* **Saved entries**
========================================================================
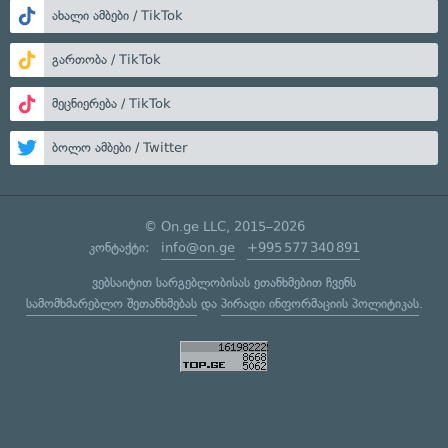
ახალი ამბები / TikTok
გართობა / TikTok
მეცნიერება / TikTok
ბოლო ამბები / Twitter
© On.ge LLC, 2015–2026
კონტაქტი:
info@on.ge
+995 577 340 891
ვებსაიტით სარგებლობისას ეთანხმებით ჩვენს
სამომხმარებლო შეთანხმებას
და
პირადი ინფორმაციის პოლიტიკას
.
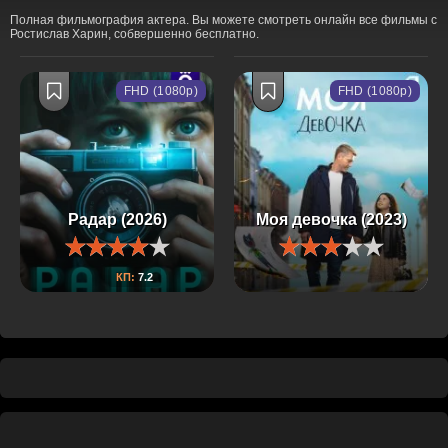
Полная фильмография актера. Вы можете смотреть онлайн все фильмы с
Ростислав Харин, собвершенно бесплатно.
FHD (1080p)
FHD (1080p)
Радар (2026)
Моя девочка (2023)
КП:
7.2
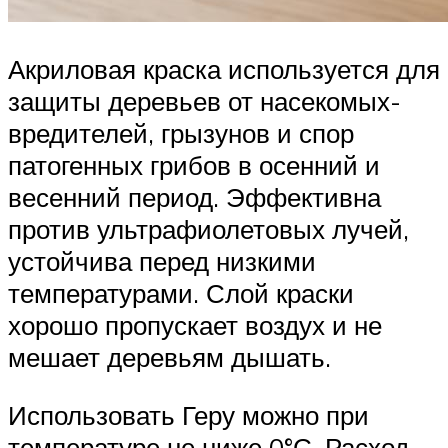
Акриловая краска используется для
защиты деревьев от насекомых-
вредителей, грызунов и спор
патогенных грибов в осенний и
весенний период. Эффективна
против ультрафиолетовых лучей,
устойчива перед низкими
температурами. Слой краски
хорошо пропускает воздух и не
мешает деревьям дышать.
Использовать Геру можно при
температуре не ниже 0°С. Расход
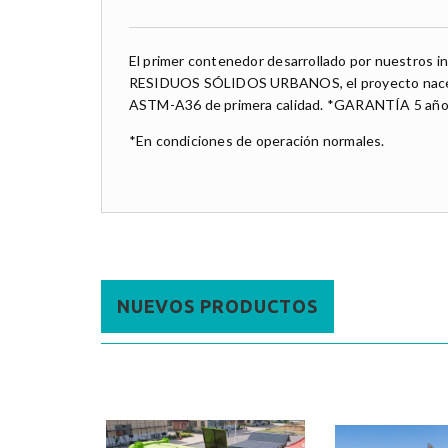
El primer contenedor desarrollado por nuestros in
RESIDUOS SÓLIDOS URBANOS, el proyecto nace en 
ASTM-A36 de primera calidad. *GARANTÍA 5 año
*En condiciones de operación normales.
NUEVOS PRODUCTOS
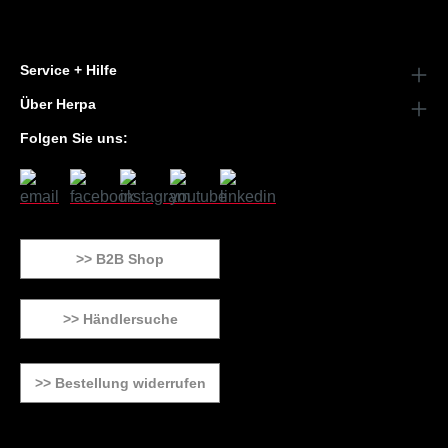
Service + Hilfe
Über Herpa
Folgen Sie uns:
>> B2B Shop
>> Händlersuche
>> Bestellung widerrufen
========================================================================
* **WHAT NEEDS TO BE DONE**
Return all lines from the data above with "ამბები" in them.

* **ANSWER FOR THE TASK**
ახალი ამბები / TikTok
ბოლო ამბები / Twitter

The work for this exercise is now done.